第19回 茶谷 展子さん UNDPパプア・ニューギニア事務所 持続可能な生計プログラム・オフィサー

茶谷 展子さん

私のオフィス・キュービクルに座っている、UNDPとOCHAの同僚です。OCHAとは今後、気候変動(Adaptation)のプロジェクトを一緒に立案する予定です。

ちゃたにのりこ 東京都出身。米国オレゴン州立大学国際関係、社会学部卒業。米国ブランダイス大学Sustainable International Development修士修得。在ムンバイ日本国総領事館において草の根・人間の安全保障無償資金協力の外部委託調査員、青年海外協力隊村落開発普及員(タンザニア)等を経て、2005年度JPO試験に合格し、2006年より現職。

Introduction:

♪さらばラバウルよ又来るまでは しばし別れの涙がにじむ
恋しなつかしあの島見れば 椰子の葉かげに十字星♪

皆さんは、このラバウル小唄という唄をお聞きになったことがありますか?ラバウル小唄は、第二次世界大戦中に日本で広く親しまれ、流行った歌曲なのです。もしもラバウル小唄を知っていても、ほとんどの人はラバウルがどこにあるのか知らないと思います。

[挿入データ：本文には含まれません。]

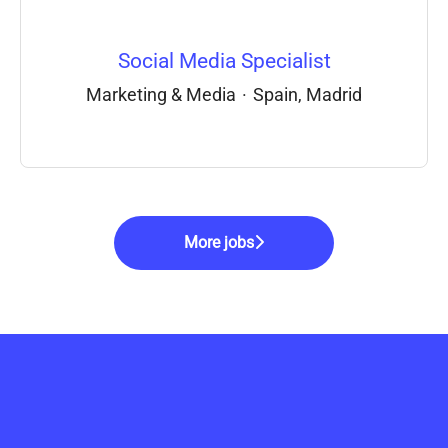
Social Media Specialist
Marketing & Media
·
Spain, Madrid
More jobs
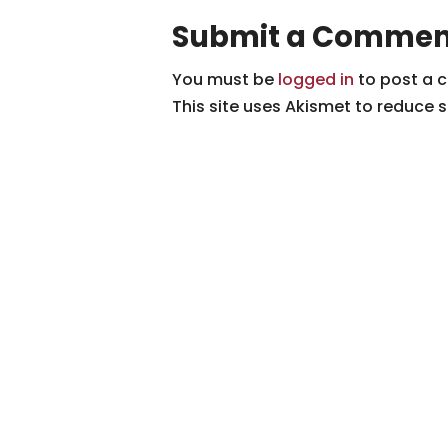
Submit a Commen
You must be
logged in
to post a 
This site uses Akismet to reduce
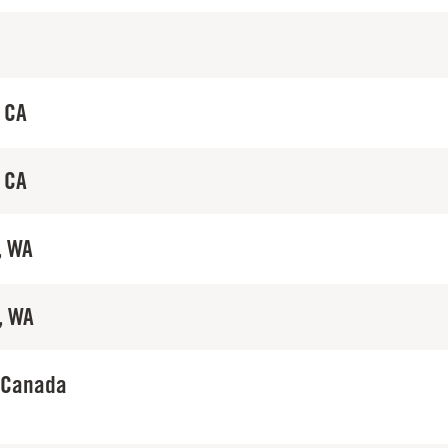
 CA
 CA
, WA
, WA
 Canada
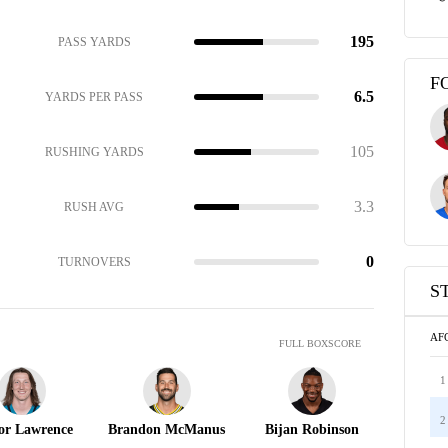
195
PASS YARDS
F
6.5
YARDS PER PASS
105
RUSHING YARDS
3.3
RUSH AVG
0
TURNOVERS
S
AF
FULL BOXSCORE
1
2
or Lawrence
Brandon McManus
Bijan Robinson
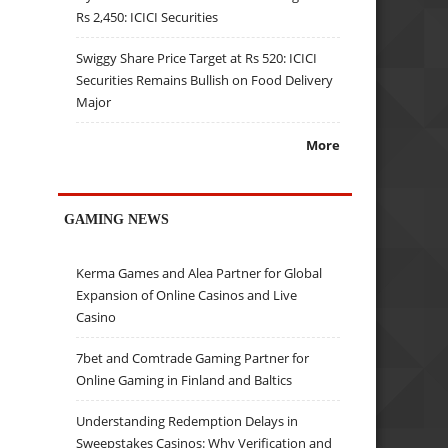
Rs 2,450: ICICI Securities
Swiggy Share Price Target at Rs 520: ICICI
Securities Remains Bullish on Food Delivery
Major
More
GAMING NEWS
Kerma Games and Alea Partner for Global
Expansion of Online Casinos and Live
Casino
7bet and Comtrade Gaming Partner for
Online Gaming in Finland and Baltics
Understanding Redemption Delays in
Sweepstakes Casinos: Why Verification and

ラバウルとは、パプア・ニューギニア独立国(以下PNG)ニューブリテン島、東ニューブリテン州の州都で、第二次世界大戦中の1942年には日本軍が占領し、3万人以上の日本兵が駐留した場所です。因みに、ラバウルは「ゲゲゲの鬼太郎」の作者である水木しげるが戦時中に片腕を失った場所でもあるのです。このように、半世紀前から日本と深い関わりがあり、日本から南へ直線距離にしておよそ5000kmしか離れていないPNGですが、今でも多くの日本人の間では秘境の地とされています。私は、その秘境の地であるPNGにおいて、UNDPのSustainable Livelihoodsプログラム・オフィサーとして勤務しています。

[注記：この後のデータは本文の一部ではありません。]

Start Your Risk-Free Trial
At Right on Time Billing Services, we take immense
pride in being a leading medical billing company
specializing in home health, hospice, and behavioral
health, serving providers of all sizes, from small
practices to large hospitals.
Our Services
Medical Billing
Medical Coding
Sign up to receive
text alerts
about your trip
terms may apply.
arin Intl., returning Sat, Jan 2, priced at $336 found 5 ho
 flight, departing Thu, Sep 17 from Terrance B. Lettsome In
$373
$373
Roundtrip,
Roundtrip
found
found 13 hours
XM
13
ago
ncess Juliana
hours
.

ラバウルでは、現在においても旧日本軍の戦跡が多く見られます。左の写真は、ラバウルに残された数多くのトンネルの一つです。

PNG for Beginners:

PNGの面積は、日本の約1.25倍あり、太平洋諸島諸国の中で最も広い国土と人口を有していますが、人口はわずか日本の22分の1の約570万人でしかありません。しかし、その人口570万人程度に対して、PNGの住民は非常に多様な民族から成り立っており、その数は800以上もあるとさえ言われています。それらの部族は、海、島、山、河と多種多様な地形のもとで、それぞれの言語を話し、異なった生活習慣を持っているため、PNGは世界一の多言語・多民族国家と断言しても過言ではありません。PNGにおける人口の約8割は、農村地域において森林・漁獲・狩猟・農業などに依存した自給自足生活を送っていますが、その約半分が貧困レベル以下の生活をしているとされています。PNGの脆弱な経済・社会インフラ、未整備な社会サービスシステム、乏しい市場へのアクセス、低い政治・行政キャパシティ、および険しい地形による様々な地理的困難が、この国の経済・社会開発の可能性を低め、人々の生活水準の改善を妨げています。その上、若年層の慢性的失業やフォーマル・セクターの低い雇用吸収力などから、収入獲得の機会を得られない青少年たちが殺人、強盗、強姦、放火、車両強盗などの凶悪犯罪行為に走る傾向が高くなっており、PNGにおける法と秩序の問題を深刻化させています。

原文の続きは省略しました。